With regard to the percentage of packets that one might expect to lose, it is generally the case
that packet loss of 0.2% or less is achievable when the two VoIP endpoints are on the same
campus, using communication pathways that are not congested. By contrast, for VoIP calls that
originate or terminate “off campus” – in other words, for calls in which there is a wider range of
packet routing possibilities – or for VoIP calls that are transported on congested networks, packet
loss of 2.0% or higher is typical.
What is the impact of packet loss on TTY? Consider the following illustrative example: assume
that the VoIP packet size is 20 milliseconds (a typical value) and that the packet loss rate is 0.5%
(a rate generally regarded as excellent for VoIP communication). Keep in mind that an
individual TTY text character is at least 154 milliseconds in length, and therefore spans eight
packets. This means that, if there is a 0.5% likelihood that any one of those packets is missing,
approximately four percent of all TTY characters will lose one of their packets. If any one of the
eight packets within a character is lost, that character will not be displayed properly on the
receiving device.
Even though the simple statistical model above would seem to predict a four percent TTY error
rate under the described conditions (20-millisecond packet size, 0.5% packet loss rate), the actual
error rate would tend to be much higher. This is because, if the lost packet is the one that
contained the “stop tone” for that character, subsequent characters, even if transmitted without
packet loss, might nevertheless be decoded improperly.

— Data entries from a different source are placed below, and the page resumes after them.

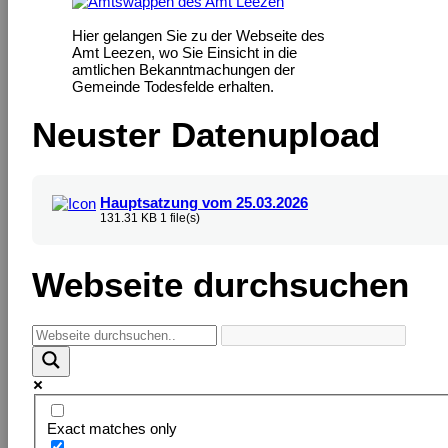
Hier gelangen Sie zu der Webseite des
Amt Leezen, wo Sie Einsicht in die
amtlichen Bekanntmachungen der
Gemeinde Todesfelde erhalten.
Neuster Datenupload
Hauptsatzung vom 25.03.2026
131.31 KB
1 file(s)
Webseite durchsuchen
Exact matches only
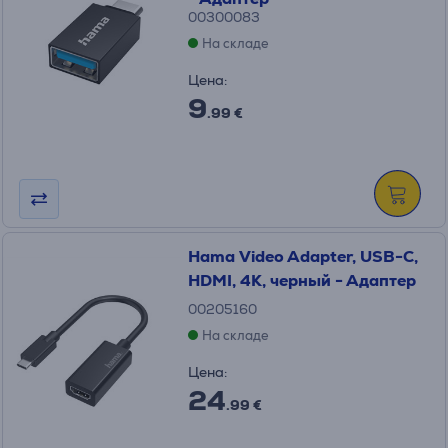
00300083
На складе
Цена:
9
.99 €
Hama Video Adapter, USB-C,
HDMI, 4K, черный - Адаптер
00205160
На складе
Цена:
24
.99 €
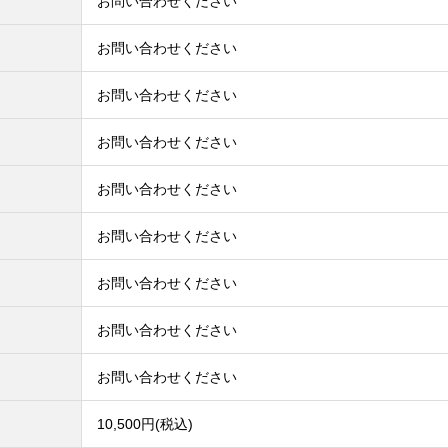
お問い合わせください
お問い合わせください
お問い合わせください
お問い合わせください
お問い合わせください
お問い合わせください
お問い合わせください
お問い合わせください
お問い合わせください
10,500円(税込)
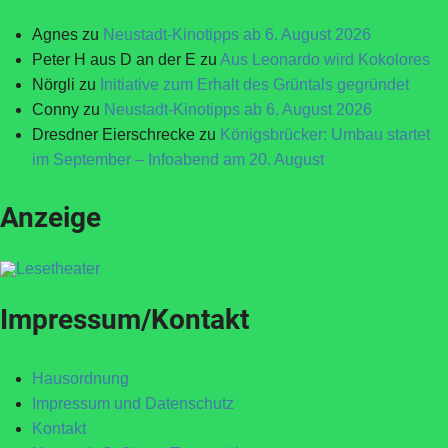
Agnes
zu
Neustadt-Kinotipps ab 6. August 2026
Peter H aus D an der E
zu
Aus Leonardo wird Kokolores
Nörgli
zu
Initiative zum Erhalt des Grüntals gegründet
Conny
zu
Neustadt-Kinotipps ab 6. August 2026
Dresdner Eierschrecke
zu
Königsbrücker: Umbau startet
im September – Infoabend am 20. August
Anzeige
Impressum/Kontakt
Hausordnung
Impressum und Datenschutz
Kontakt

As a point of comparison, a TTY character error rate of more than one percent is generally
regarded as unacceptable, chiefly because the transmission of information such as bank balances
and credit card numbers becomes unreliable (see, for example,
http://www.atis.org/pub/ttyforum/tty19-01-09-26-11.pdf or http://www.accessboard.gov/sec508/commrept/eitaacrpt.htm). Using a simple statistical model that is based on a
20-millisecond packet size, and ignoring the additional deleterious effects that result from
dropping a “stop tone,” the one percent character error rate threshold is exceeded when VoIP
packet loss rates exceed approximately 0.12% – a packet loss rate generally regarded as
unachievable in standard VoIP systems.